Range to copy from the entries below: the line containing "sweatpants. Kortom, Jaames" through the line containing "puces ou lors", inclusive. Retype only those lines, exactly, without any images.

[SOURCE INFORMATION — start]

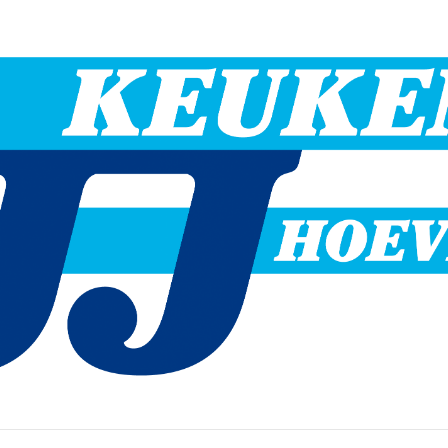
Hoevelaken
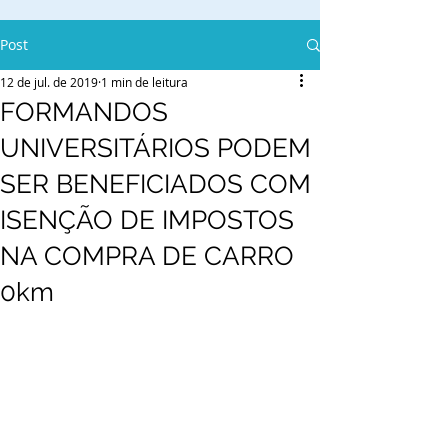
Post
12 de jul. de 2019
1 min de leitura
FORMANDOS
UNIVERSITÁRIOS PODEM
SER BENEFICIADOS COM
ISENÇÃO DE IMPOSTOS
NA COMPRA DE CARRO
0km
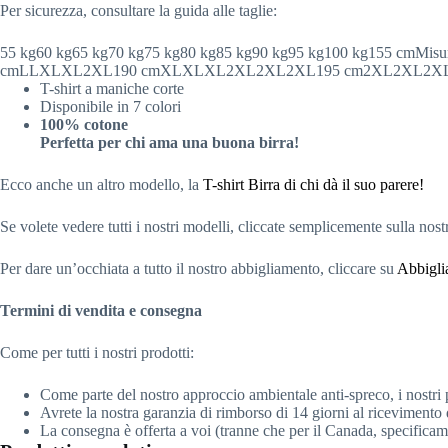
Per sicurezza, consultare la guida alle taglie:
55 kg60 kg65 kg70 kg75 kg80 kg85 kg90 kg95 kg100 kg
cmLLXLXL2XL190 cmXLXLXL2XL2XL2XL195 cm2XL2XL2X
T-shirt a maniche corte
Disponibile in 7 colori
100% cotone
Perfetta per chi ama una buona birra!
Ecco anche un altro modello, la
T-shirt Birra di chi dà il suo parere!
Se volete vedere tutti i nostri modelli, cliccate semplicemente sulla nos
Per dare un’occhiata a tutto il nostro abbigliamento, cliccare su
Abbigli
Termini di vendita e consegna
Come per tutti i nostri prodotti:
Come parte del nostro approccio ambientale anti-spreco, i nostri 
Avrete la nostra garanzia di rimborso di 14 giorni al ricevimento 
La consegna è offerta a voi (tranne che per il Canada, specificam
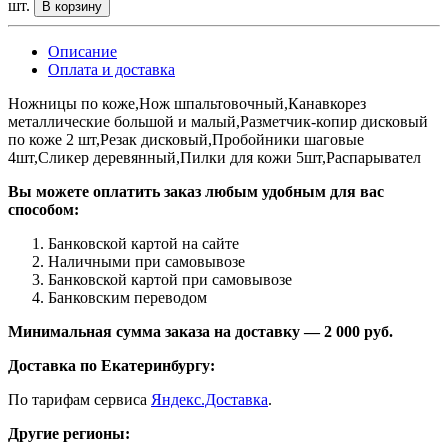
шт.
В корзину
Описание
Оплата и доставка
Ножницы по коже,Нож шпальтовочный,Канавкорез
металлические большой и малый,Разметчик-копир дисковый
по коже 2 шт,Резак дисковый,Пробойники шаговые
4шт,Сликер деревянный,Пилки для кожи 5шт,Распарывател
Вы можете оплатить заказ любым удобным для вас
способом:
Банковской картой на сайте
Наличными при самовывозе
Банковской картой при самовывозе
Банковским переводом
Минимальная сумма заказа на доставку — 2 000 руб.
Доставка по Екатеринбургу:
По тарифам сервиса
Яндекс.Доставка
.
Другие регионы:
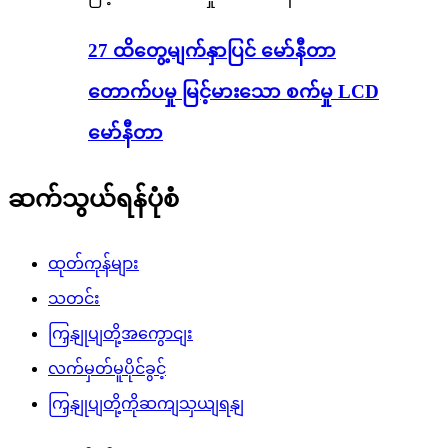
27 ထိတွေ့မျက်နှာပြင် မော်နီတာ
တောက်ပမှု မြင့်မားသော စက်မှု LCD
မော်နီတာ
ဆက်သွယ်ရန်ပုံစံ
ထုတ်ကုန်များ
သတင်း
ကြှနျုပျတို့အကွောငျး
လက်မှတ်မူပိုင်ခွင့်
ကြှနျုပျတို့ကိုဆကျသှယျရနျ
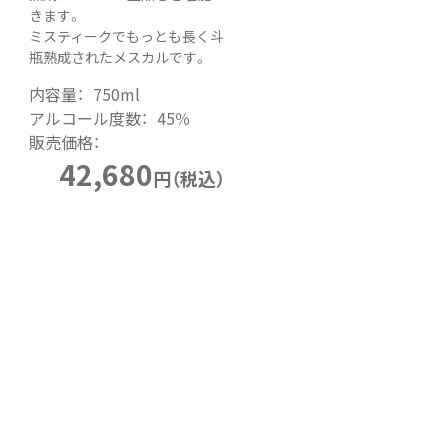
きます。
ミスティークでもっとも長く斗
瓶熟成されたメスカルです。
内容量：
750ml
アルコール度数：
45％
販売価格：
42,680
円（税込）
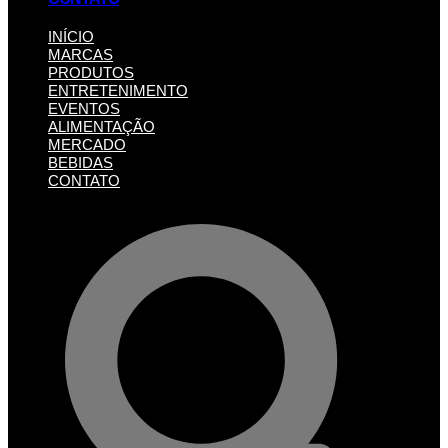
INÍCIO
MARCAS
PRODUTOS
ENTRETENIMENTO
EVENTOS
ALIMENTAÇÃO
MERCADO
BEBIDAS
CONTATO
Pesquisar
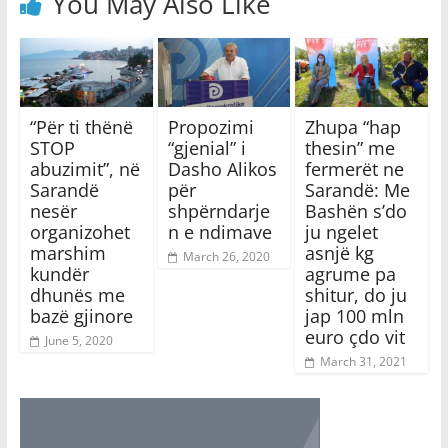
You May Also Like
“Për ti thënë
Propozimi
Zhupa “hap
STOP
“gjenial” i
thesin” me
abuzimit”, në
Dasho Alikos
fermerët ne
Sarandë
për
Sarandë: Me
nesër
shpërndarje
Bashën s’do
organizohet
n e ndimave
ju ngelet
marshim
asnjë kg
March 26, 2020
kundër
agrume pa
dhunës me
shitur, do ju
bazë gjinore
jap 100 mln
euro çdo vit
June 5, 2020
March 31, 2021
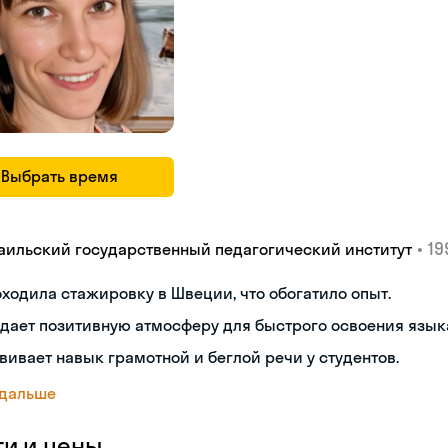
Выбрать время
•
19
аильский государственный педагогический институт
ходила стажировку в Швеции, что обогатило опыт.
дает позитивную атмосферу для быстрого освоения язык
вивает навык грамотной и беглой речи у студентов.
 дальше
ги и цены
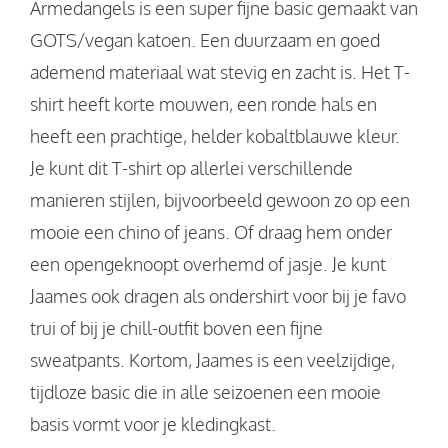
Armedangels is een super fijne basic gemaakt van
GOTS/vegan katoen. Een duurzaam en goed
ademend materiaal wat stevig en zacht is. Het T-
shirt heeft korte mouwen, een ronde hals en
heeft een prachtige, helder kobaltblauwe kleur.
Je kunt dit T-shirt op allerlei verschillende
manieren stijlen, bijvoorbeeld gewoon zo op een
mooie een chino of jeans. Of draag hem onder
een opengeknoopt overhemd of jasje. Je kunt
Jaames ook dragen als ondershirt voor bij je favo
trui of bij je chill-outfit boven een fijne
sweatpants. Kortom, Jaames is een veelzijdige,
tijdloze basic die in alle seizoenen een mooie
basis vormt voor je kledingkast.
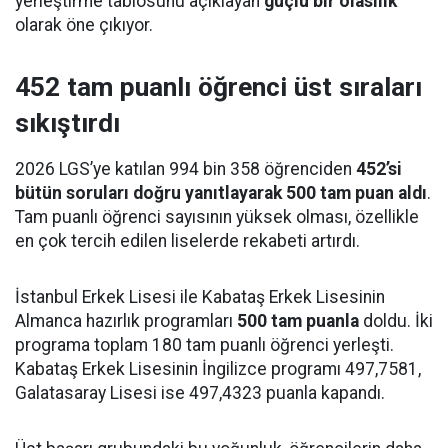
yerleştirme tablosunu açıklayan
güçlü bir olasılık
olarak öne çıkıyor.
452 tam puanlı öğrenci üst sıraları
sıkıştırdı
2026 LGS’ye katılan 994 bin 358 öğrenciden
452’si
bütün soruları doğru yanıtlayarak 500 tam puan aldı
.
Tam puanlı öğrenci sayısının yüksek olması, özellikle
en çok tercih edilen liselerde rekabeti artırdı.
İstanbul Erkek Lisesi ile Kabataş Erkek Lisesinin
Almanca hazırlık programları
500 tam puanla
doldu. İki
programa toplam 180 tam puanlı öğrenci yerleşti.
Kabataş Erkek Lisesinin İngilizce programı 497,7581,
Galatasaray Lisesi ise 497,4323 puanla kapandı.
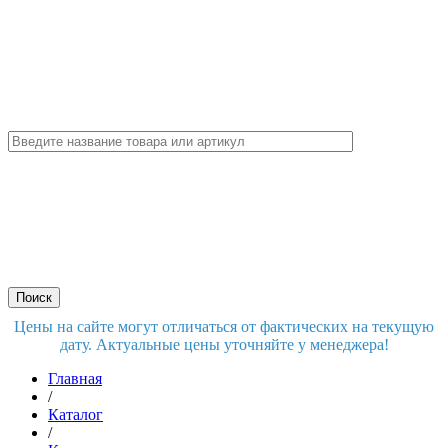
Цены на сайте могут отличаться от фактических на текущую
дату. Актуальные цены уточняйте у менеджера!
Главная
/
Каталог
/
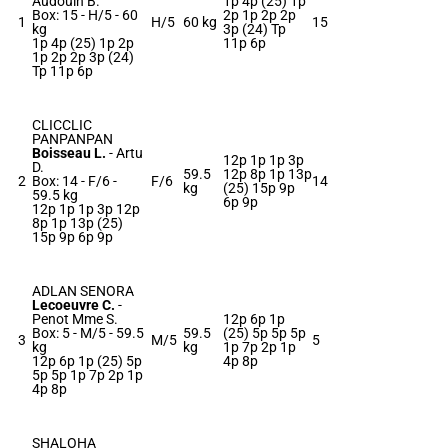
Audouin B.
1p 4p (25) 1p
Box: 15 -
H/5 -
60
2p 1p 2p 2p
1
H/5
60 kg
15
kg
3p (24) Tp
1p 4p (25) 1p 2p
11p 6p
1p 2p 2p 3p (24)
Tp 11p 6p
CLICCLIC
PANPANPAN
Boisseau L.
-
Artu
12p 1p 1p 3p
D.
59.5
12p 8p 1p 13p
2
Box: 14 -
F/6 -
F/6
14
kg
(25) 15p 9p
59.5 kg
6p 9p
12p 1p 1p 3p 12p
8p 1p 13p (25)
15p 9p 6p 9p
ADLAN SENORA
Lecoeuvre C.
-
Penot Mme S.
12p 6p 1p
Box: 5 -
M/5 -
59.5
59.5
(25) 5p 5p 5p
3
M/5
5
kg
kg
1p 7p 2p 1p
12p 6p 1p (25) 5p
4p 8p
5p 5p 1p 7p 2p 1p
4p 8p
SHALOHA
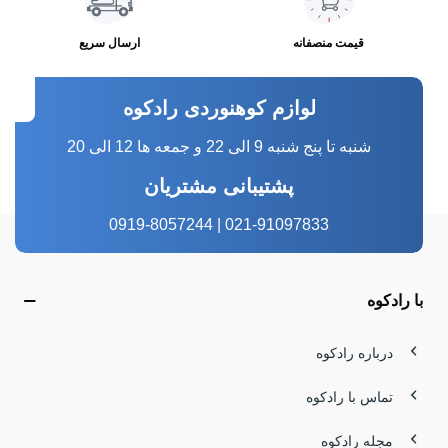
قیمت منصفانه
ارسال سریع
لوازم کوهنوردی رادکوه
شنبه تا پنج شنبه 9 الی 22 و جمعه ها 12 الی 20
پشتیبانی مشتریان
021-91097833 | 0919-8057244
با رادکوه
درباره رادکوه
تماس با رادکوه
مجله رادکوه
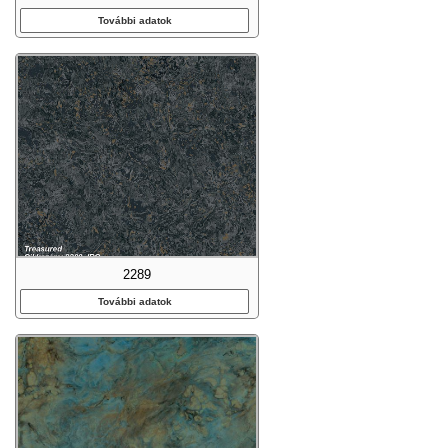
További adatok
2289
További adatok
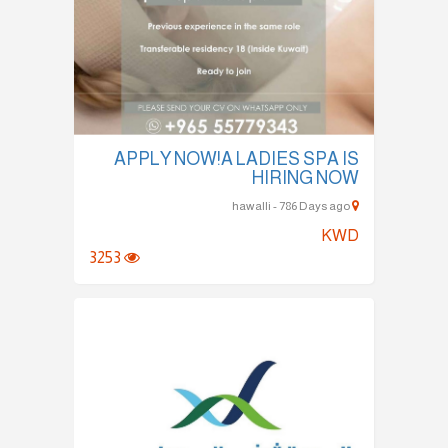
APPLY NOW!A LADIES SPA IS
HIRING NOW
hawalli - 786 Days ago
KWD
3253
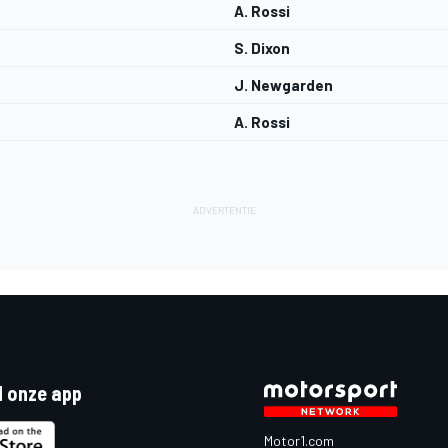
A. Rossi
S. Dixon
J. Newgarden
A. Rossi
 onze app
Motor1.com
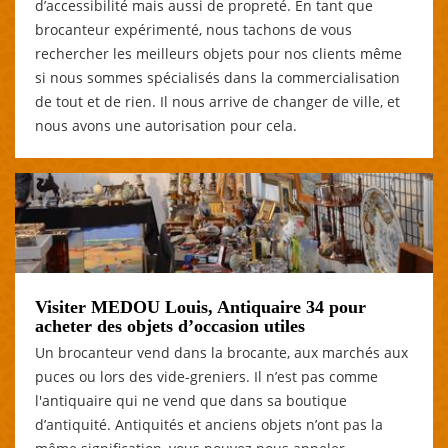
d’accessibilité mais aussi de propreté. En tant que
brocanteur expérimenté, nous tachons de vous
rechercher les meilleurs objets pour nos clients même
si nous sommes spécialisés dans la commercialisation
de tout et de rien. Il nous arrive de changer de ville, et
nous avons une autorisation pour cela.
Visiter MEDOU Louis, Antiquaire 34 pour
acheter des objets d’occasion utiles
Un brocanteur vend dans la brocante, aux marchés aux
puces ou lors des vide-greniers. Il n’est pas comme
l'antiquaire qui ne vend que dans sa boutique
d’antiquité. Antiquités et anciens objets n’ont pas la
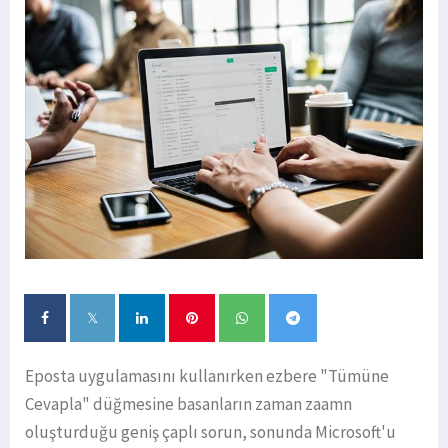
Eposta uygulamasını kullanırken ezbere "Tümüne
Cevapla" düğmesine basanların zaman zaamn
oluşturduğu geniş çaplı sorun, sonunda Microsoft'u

[SOURCE INFORMATION — finish]

* EXPECTED ANSWER *
sweatpants. Kortom, Jaames is een veelzijdige,
tijdloze basic die in alle seizoenen een mooie
basis vormt voor je kledingkast.
yerleştirme tablosunu açıklayan
güçlü bir olasılık
olarak öne çıkıyor.
452 tam puanlı öğrenci üst sıraları
sıkıştırdı
2026 LGS’ye katılan 994 bin 358 öğrenciden
452’si
bütün soruları doğru yanıtlayarak 500 tam puan aldı
.
Tam puanlı öğrenci sayısının yüksek olması, özellikle
en çok tercih edilen liselerde rekabeti artırdı.
İstanbul Erkek Lisesi ile Kabataş Erkek Lisesinin
Almanca hazırlık programları
500 tam puanla
doldu. İki
programa toplam 180 tam puanlı öğrenci yerleşti.
Kabataş Erkek Lisesinin İngilizce programı 497,7581,
Galatasaray Lisesi ise 497,4323 puanla kapandı.
Цены на сайте могут отличаться от фактических на текущую
дату. Актуальные цены уточняйте у менеджера!
Главная
/
Каталог
/
Audouin B.
1p 4p (25) 1p
Box: 15 -
H/5 -
60
2p 1p 2p 2p
1
H/5
60 kg
15
kg
3p (24) Tp
1p 4p (25) 1p 2p
11p 6p
1p 2p 2p 3p (24)
Tp 11p 6p
CLICCLIC
PANPANPAN
Boisseau L.
-
Artu
12p 1p 1p 3p
D.
59.5
12p 8p 1p 13p
2
Box: 14 -
F/6 -
F/6
14
kg
(25) 15p 9p
59.5 kg
6p 9p
12p 1p 1p 3p 12p
8p 1p 13p (25)
15p 9p 6p 9p
ADLAN SENORA
Lecoeuvre C.
-
Penot Mme S.
12p 6p 1p
Box: 5 -
M/5 -
59.5
59.5
(25) 5p 5p 5p
3
M/5
5
kg
kg
1p 7p 2p 1p
12p 6p 1p (25) 5p
4p 8p
5p 5p 1p 7p 2p 1p
4p 8p
SHALOHA
قیمت منصفانه
ارسال سریع
لوازم کوهنوردی رادکوه
شنبه تا پنج شنبه 9 الی 22 و جمعه ها 12 الی 20
پشتیبانی مشتریان
021-91097833 | 0919-8057244
با رادکوه
درباره رادکوه
تماس با رادکوه
مجله رادکوه
További adatok
2289
További adatok
APPLY NOW!A LADIES SPA IS
HIRING NOW
hawalli - 786 Days ago
KWD
3253
A. Rossi
S. Dixon
J. Newgarden
A. Rossi
 onze app
Motor1.com
d’accessibilité mais aussi de propreté. En tant que
brocanteur expérimenté, nous tachons de vous
rechercher les meilleurs objets pour nos clients même
si nous sommes spécialisés dans la commercialisation
de tout et de rien. Il nous arrive de changer de ville, et
nous avons une autorisation pour cela.
Visiter MEDOU Louis, Antiquaire 34 pour
acheter des objets d’occasion utiles
Un brocanteur vend dans la brocante, aux marchés aux
puces ou lors des vide-greniers. Il n’est pas comme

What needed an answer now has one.